Энергетика

Energy and gender: a crucial connection

08/03/2022

Greater female empowerment can have a massive impact in terms of food security, childhood nutrition, improved educational outcomes and more sustainable food systems. Energy has a key part to play in bringing about this change.

Globally women comprise over 37 percent of the world’s rural agricultural workforce, a ratio that rises to 48 percent for low-income countries. They are close to half of the world’s 600 million small-scale livestock managers and about half of the labour force in small-scale fisheries, according to FAO’s Policy on Gender Equality, 2020-2030.

Yet women are more likely to suffer from food insecurity than men, in every region of the world. That was the stark finding of research from FAO and partners into the gender gap relating to hunger. But it is not just as consumers that women fare better than their male counterparts. Throughout the food value chain - whether working in production or sharing in the rewards - women come in second place. FAO is mainstreaming gender across its programmes and initiatives. The energy sector is an important part of this transformative process.

Women are particularly affected by energy poverty

According to the 2018 FAO report, “Costs and Benefits of Clean Energy Technologies in the Milk, Vegetable and Rice Value Chains”, energy poverty – the lack of access to modern energy services – in poor rural areas affects women in particular. This is in part due to traditional gender roles and responsibilities, as well as to women’s limited asset base. Women work longer hours per day and spend a higher proportion of their time on unpaid, labour-intensive and repetitive tasks than men. At home and on farms, women provide human energy to carry out tasks such as the collection of water, fuel wood and fodder.

Many of these tasks could be alleviated by more application of sustainable energy within the value chain. But those changes are less likely to occur when women are shut out of the decision-making process. To this end, FAO is working to bring about change at a societal and structural level to amplify women’s voices.

Women’s roles and responsibilities mean that they know better than most what the energy needs of their home, family and farm and how they should perform. Allowing their needs to be addressed will increase access, adoption and the sustainability of rural energy services within value chains and bring about meaningful change for rural women and men.

When women increase the income they earn and control – at home, in institutions and the community – they often have greater influence in decision-making and shaping collective choices. Rural women are also known to invest a greater proportion of their income in the well-being of their families than men.

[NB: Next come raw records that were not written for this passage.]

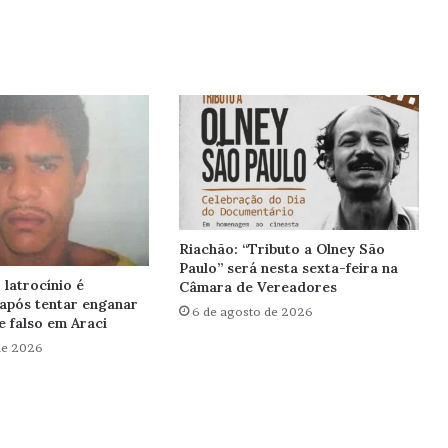
Riachão: “Tributo a Olney São
Paulo” será nesta sexta-feira na
latrocínio é
Câmara de Vereadores
após tentar enganar
6 de agosto de 2026
 falso em Araci
de 2026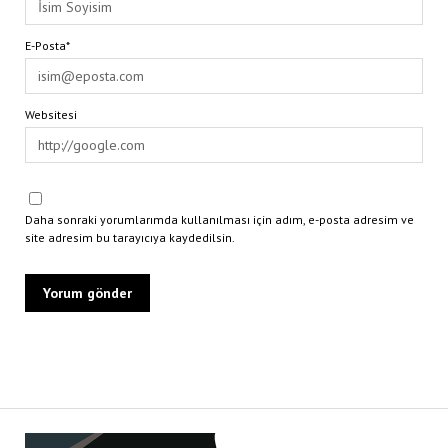
E-Posta*
Websitesi
Daha sonraki yorumlarımda kullanılması için adım, e-posta adresim ve
site adresim bu tarayıcıya kaydedilsin.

Closing the gender gap in crisis situation

FAO also looks at how women are disproportionately affected in conflict and emergency settings. In times of crisis, people often face reduced access to fuel and energy for cooking, heating and lighting. This increases the risk of malnutrition, and makes communities more vulnerable to natural hazards and the impacts of climate change and environmental degradation.

One example of a FAO intervention which has benefited women - and therefore the whole family - has been through the introduction of fuel-efficient cooking stoves in crisis situations. In conflicts in South Sudan and Darfur, FAO has distributed these stoves and educated women in their use. Knock-on results include women being freed from long hours spent gathering fuel wood, better nutrition, and reduced indoor smoke, with the health risks that brings.

FAO has also worked in protracted crisis to enhance women’s lives through green jobs creation, In the Zaatari refugee camp in Syria, 51 percent of women refugees participated to the creation and running of a solid waste segregation unit inside the Zaatari Camp, where they were paid and offered “on-the-job training” modality by FAO Jordan. The project established an innovative model of livelihood improvement through a waste-energy-environment platform. It successfully enhanced the humanitarian-development nexus in the Zaatari refugee camp through the creation of green jobs opportunities, which, in turn, were achieved through the generation of renewable energy and production of compost from waste in a refugee camp environment.

Whether it is in crisis or in times of stability, closing the gender gap in agriculture and food value chains is crucial to FAO’s mandate. In energy as in other fields, the Organisation is committed to tackling the root causes of existing inequalities and promoting inclusive agricultural and rural development.